Cached files of running jobs deleted

Rajan · October 2, 2024, 2:39pm

Hi,

Our Cryosparc version is 4.5.3

Worker 1: Local Nodes ( 2 nodes they share the same cryosparc_worker installation )

./bin/cryosparcw env | grep LOCK
export “CRYOSPARC_CACHE_LOCK_STRATEGY=master”

Worker 2: Cluster Nodes ( one installation for all nodes )

./bin/cryosparcw env | grep LOCK
export “CRYOSPARC_CACHE_LOCK_STRATEGY=master”

For the local nodes as well as cluster SSD cache is common.

Thanks for all the help. I hope we can can resolve it soon.

Best
Rajan

wtempel · October 11, 2024, 2:00pm

@Rajan @fbeck When you again encounter an error due to a file missing on cache, please can you run the command
cryosparcm snaplogs and email us the tgz file that the command produces. I will send you a direct message about the email address.

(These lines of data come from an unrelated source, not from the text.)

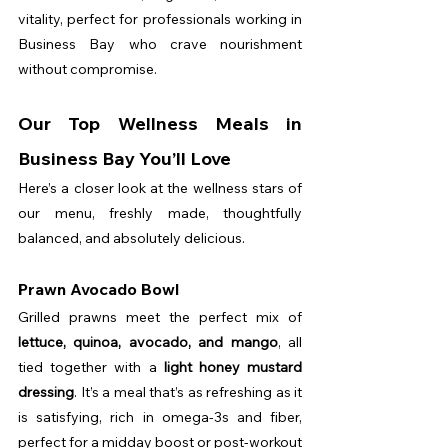
vitality, perfect for professionals working in 
Business Bay who crave nourishment 
without compromise.
Our Top Wellness Meals in 
Business Bay You’ll Love
Here’s a closer look at the wellness stars of 
our menu, freshly made, thoughtfully 
balanced, and absolutely delicious.
Prawn Avocado Bowl
Grilled prawns meet the perfect mix of 
lettuce, quinoa, avocado, and mango
, all 
tied together with a 
light honey mustard 
dressing
. It’s a meal that’s as refreshing as it 
is satisfying, rich in omega-3s and fiber, 
perfect for a midday boost or post-workout 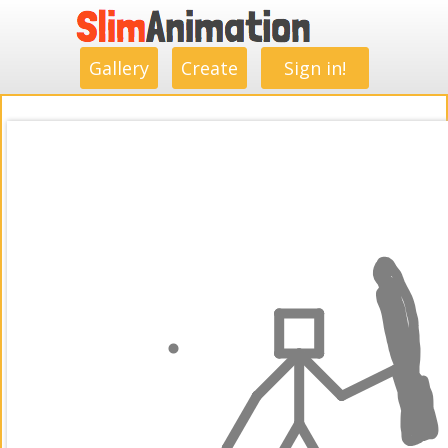
.
.
.
.
.
.
.
.
Gallery
Create
Sign in!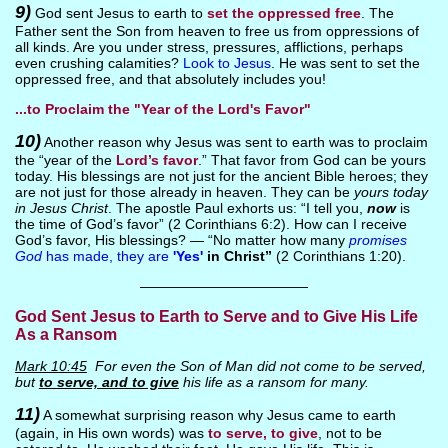
9)
God sent Jesus to earth to
set the oppressed free
. The
Father sent the Son from heaven to free us from oppressions of
all kinds. Are you under stress, pressures, afflictions, perhaps
even crushing calamities?
Look to Jesus
. He was sent to set the
oppressed free, and that absolutely includes you!
...to Proclaim the "Year of the Lord's Favor"
10)
Another reason why Jesus was sent to earth was to proclaim
the “year of the
Lord’s favor
.” That favor from God can be yours
today. His blessings are not just for the ancient Bible heroes; they
are not just for those already in heaven. They can be
yours today
in Jesus Christ
. The apostle Paul exhorts us: “I tell you,
now
is
the time of God’s favor” (2 Corinthians 6:2). How can I receive
God’s favor, His blessings? — “No matter how many
promises
God
has made, they are
'Yes'
in Christ”
(2 Corinthians 1:20).
————————————
God Sent Jesus to Earth to Serve and to Give His Life
As a Ransom
Mark 10:45
For even the Son of Man did not come to be served,
but
to serve, and to give
his life as a ransom for many.
11)
A somewhat surprising reason why Jesus came to earth
(again, in His own words) was
to serve, to give
, not to be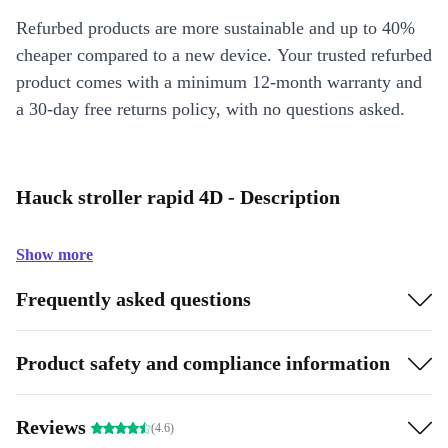
Refurbed products are more sustainable and up to 40%
cheaper compared to a new device. Your trusted refurbed
product comes with a minimum 12-month warranty and
a 30-day free returns policy, with no questions asked.
Hauck stroller rapid 4D - Description
Show more
Frequently asked questions
Product safety and compliance information
Reviews
(4.6)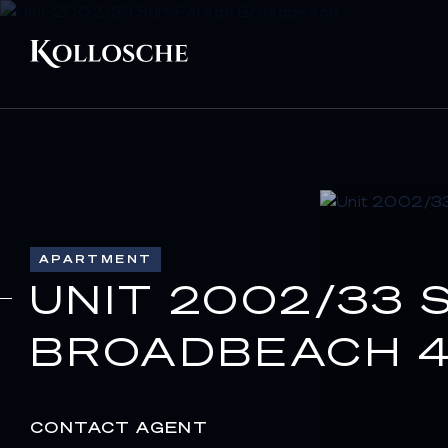
APARTMENT
UNIT 2002/33 
BROADBEACH 4
CONTACT AGENT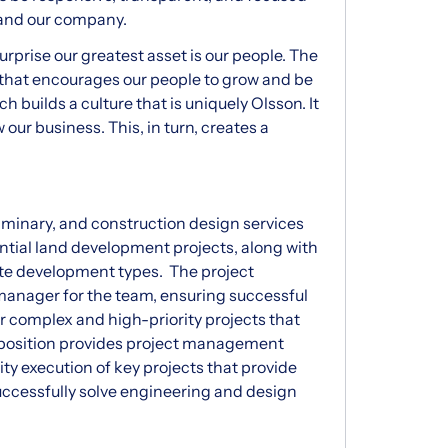
, and our company.
surprise our greatest asset is our people. The
 that encourages our people to grow and be
ch builds a culture that is uniquely Olsson. It
our business. This, in turn, creates a
liminary, and construction design services
ntial land development projects, along with
site development types. The project
 manager for the team, ensuring successful
r complex and high-priority projects that
 position provides project management
ty execution of key projects that provide
successfully solve engineering and design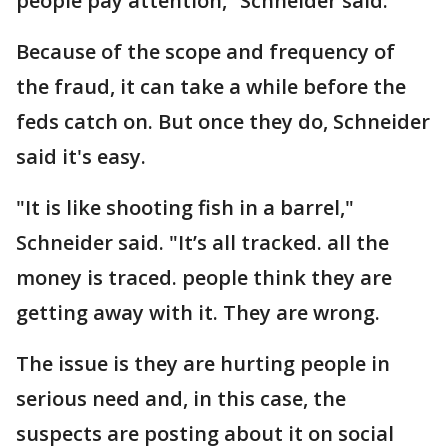
people pay attention,” Schneider said.
Because of the scope and frequency of
the fraud, it can take a while before the
feds catch on. But once they do, Schneider
said it's easy.
"It is like shooting fish in a barrel,"
Schneider said. "It’s all tracked. all the
money is traced. people think they are
getting away with it. They are wrong.
The issue is they are hurting people in
serious need and, in this case, the
suspects are posting about it on social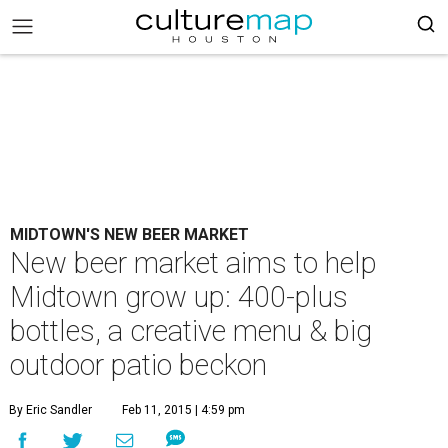
MIDTOWN'S NEW BEER MARKET
New beer market aims to help
Midtown grow up: 400-plus
bottles, a creative menu & big
outdoor patio beckon
By Eric Sandler
Feb 11, 2015 | 4:59 pm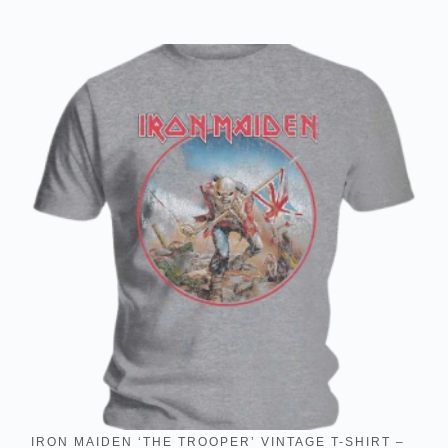
IRON MAIDEN ‘THE TROOPER’ VINTAGE T-SHIRT –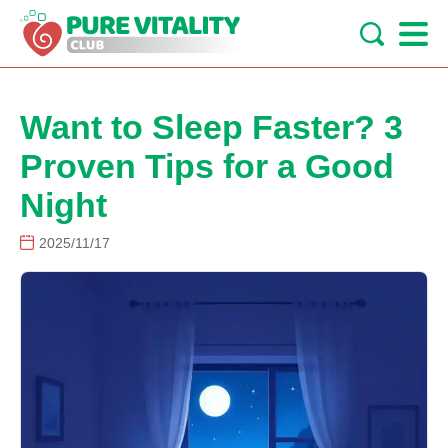
Want to Sleep Faster? 3
Proven Tips for a Good
Night
2025/11/17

nfrasser · November 7, 2024, 7:37pm

Hi @Rajan and @fbeck, thank you for sharing your logs and your continued patience as we investigate this error. Unfortunately we have not yet determined the cause of these “File not found” errors after the following steps:

We conducted thorough testing of the SSD cache system on a multi-node BeeGFS installation with export CRYOSPARC_CACHE_LOCK_STRATEGY=master in cryosparc_worker/config.sh on the latest CryoSPARC v4.6
We did not observe any errors with up to 5 jobs running on different nodes accessing the cache simultaneously.
- We did observe “File not found” errors on versions of CryoSPARC older than v4.4.0 or with no CRYOSPARC_CACHE_LOCK_STRATEGY set
We carefully inspected the logs you provided and have not identified any signs of incorrect behaviour
We conducted a thorough audit of our caching and locking code and did not find any gaps in our implementation that could cause these errors

To further proceed with our investigation, could you share any additional relevant details about your system configuration? We’re most interested in the following:

The most recent CryoSPARC version in which you have observed this error
A job report of the most recent job where the error occurred
A summary of the specifications for your compute systems, including
- CPU model
- Total RAM
- Operating system and kernel version (e.g., output of uname -a)
- Types of applications that run on this system and access the shared SSD
- A summary of processes and services that run on this node alongside CryoSPARC, (e.g., if the system uses systemd, what is the output of systemctl --type=service)
- Mount options for the particle cache filesystem
Configuration of your shared cache system, including
- Which parallel file system it uses (e.g., GPFS, BeeGFS, Ceph, etc.) and what version.
- Any configuration files or settings for the parallel file system, particularly any settings that have been overridden from the defaults
- A summary of node types used (e.g., management, metadata, storage, client, etc.)
- How many of each type there are
- Where is each node hosted (e.g., are they running on the GPU compute nodes or on dedicated storage nodes?)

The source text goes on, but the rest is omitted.